Aemilea Lanyer (1569-1645) 
"The Description of Cooke-ham" (1611)

Lanyer was the daughter of one court musician, and married another.  One of the few women published during the Renaissance, her poetry has an early feminist quality.  One poem contrasts the good women who stayed with Christ during the crucifixion with the evil men who killed him and the weak men who abandoned him.  She further defended Eve and other women against the charge that they were more immoral than men.  The querelle de femmes, the "debate over women," their worthiness or unworthiness, had been going on for centuries.   This is the same debate that the Wife of Bath participated in when she tore up her husband's misogynistic book.
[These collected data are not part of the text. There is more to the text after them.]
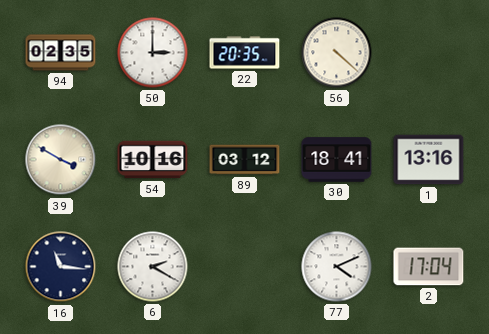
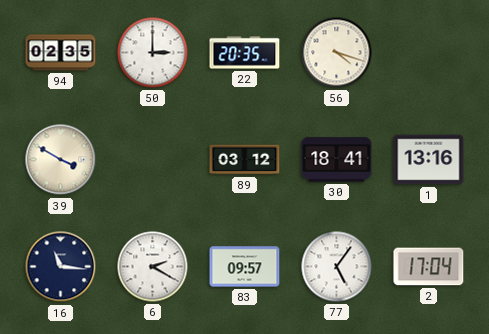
56: 4:22 -> 4:18
54: 10:16 -> none
83: none -> 09:57
77: 4:11 -> 5:06
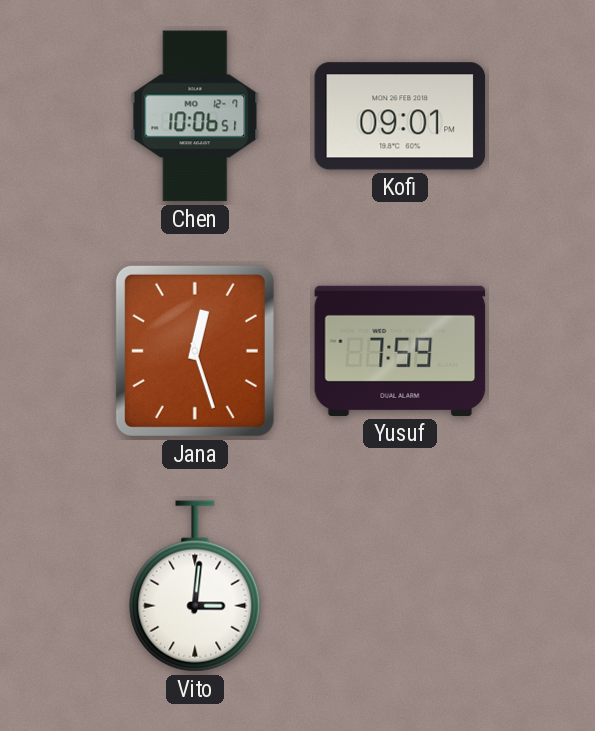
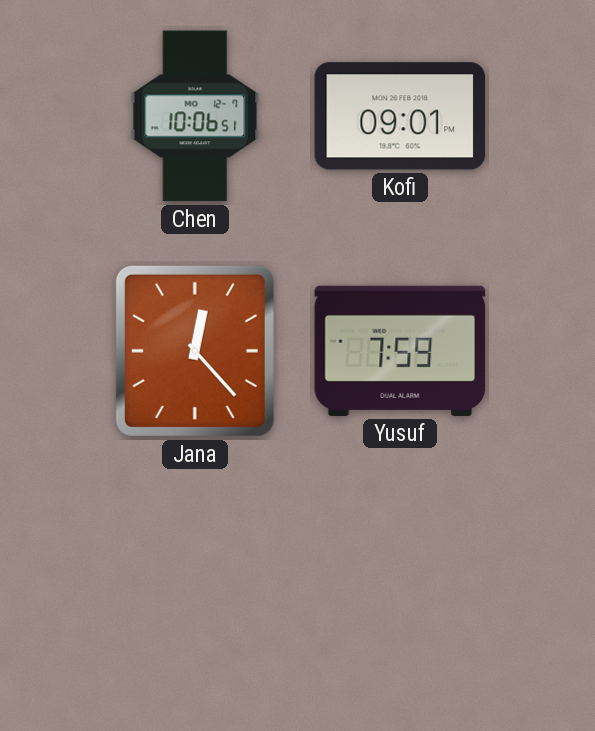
Jana: 12:27 -> 12:23
Vito: 3:01 -> none
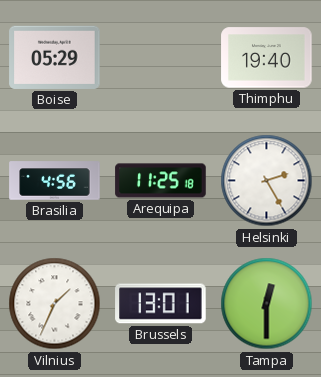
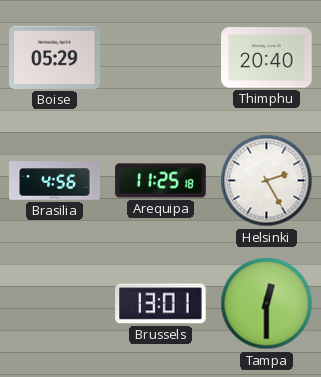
Thimphu: 19:40 -> 20:40
Vilnius: 1:34 -> none
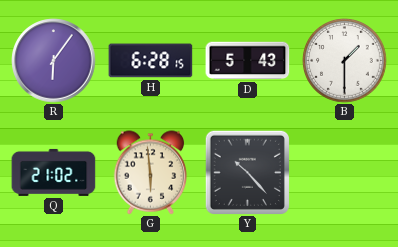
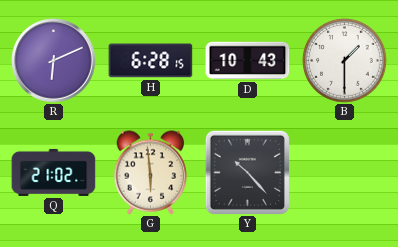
R: 6:06 -> 6:11
D: 5:43 -> 10:43
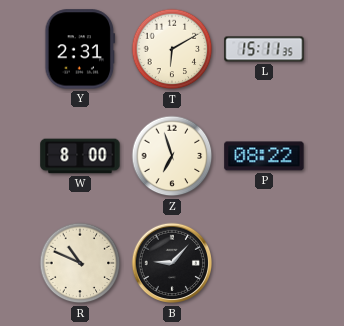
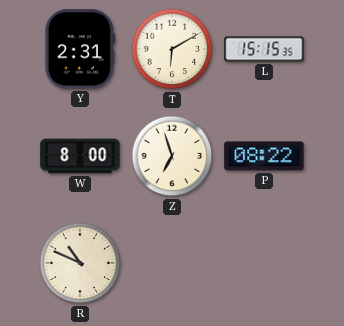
L: 15:11 -> 15:15
B: 9:07 -> none
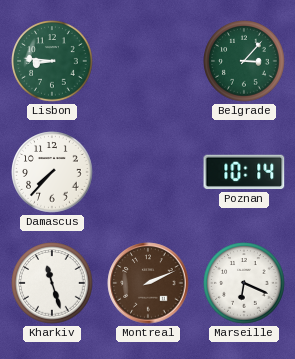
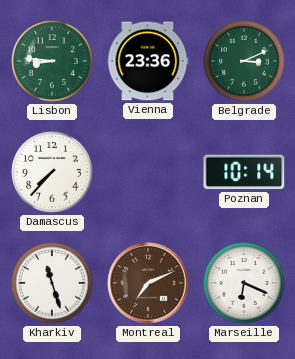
Vienna: none -> 23:36
Belgrade: 3:07 -> 3:11
Montreal: 2:11 -> 7:11
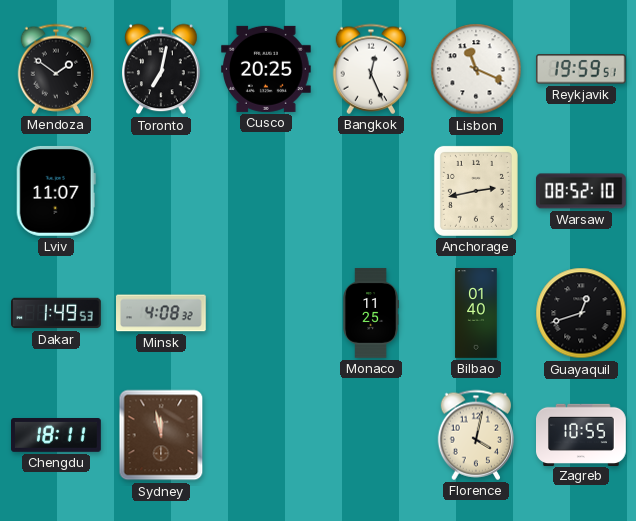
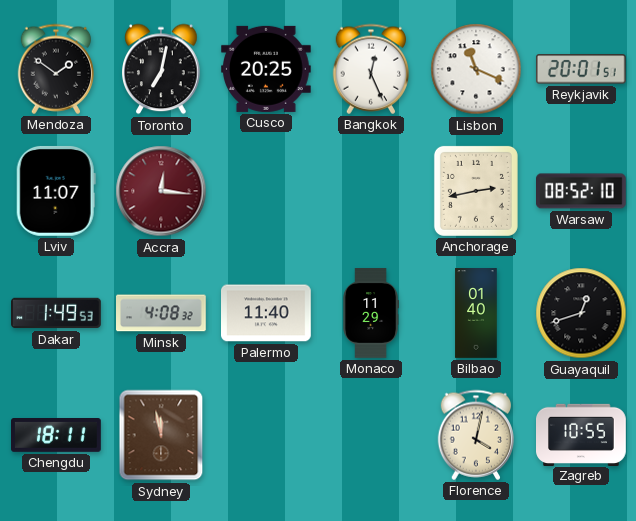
Reykjavik: 19:59 -> 20:01
Accra: none -> 12:16
Palermo: none -> 11:40
Monaco: 11:25 -> 11:29
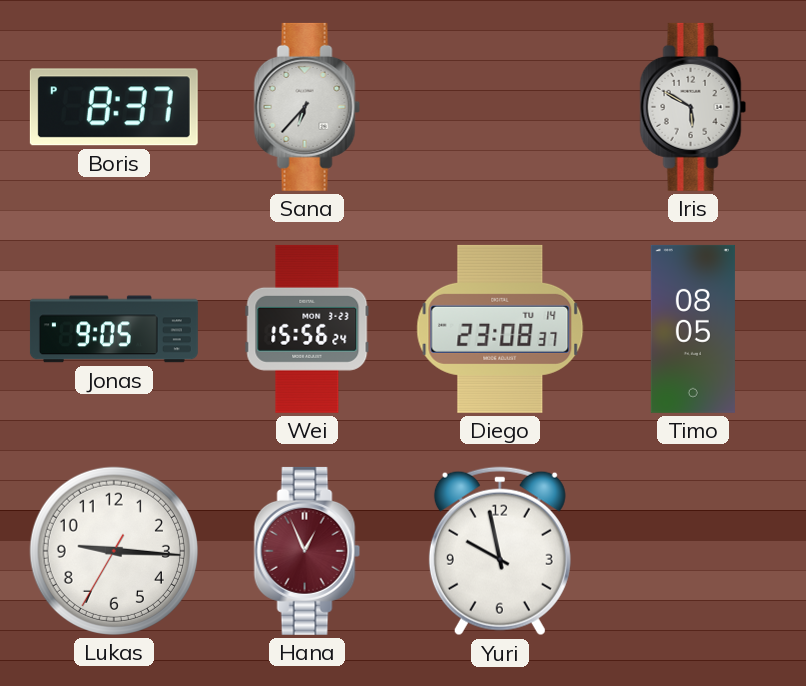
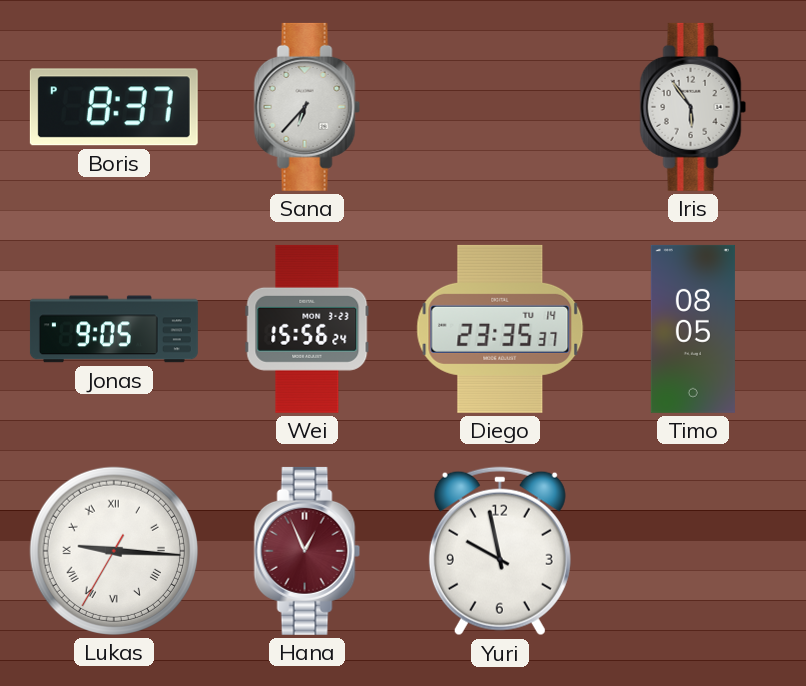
Iris: 5:50 -> 5:54
Diego: 23:08 -> 23:35
Lukas numerals: Arabic -> Roman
"The Description of Cooke-ham" praises the estate of her patroness, Margaret, countess of Cumberland,  as being a lost Eden for women.  In this poem, she uses the conventions of pastoral poetry and farewell to a place poems.

She employs the pathetic fallacy, wherein she imagines that nature shares her feelings.
 
2 Grace has 2 meanings 
  1. God's grace
  2. the favor of Margaret toward her & the other women.
3 "the muses gave their full consent," i.e., women were allowed to write with no opposition.  In that time, writing was considered men's work.  Women should tend to their knitting. 
 
23-25 An Edenic paradise. 
 
31 Philomela - the presence of this bird (the nightingale) in the garden reminds us of the violence often perpetrated against women. 
 
64 "Phoebus" = Apollo, god of the sun.  The oak's shade protected the ladies against the assault of the sun. 
 
83 "holy Writ" = the Bible 
"in some fair tree" = God reveals himself in nature.  The idea that God does this is sometimes called "natural revelation" or "general revelation," God's revelation to everybody in general.  The Bible is special revelation that comes to some people in a supernatural manner.
 
126 "blind Fortune" - Fortune was often pictured as being blind, as well as having the famous wheel.  Fortune turned against them by making leave their paradise.  They weren't expelled for their own sin, as happend to Adam and Eve.
 
133 The trees lost their leaves when Margaret left.  This is an example of the pathetic fallacy.
 
195 "The sun grew weak" - in the winter, the sun is weak.  The green plants lost their color.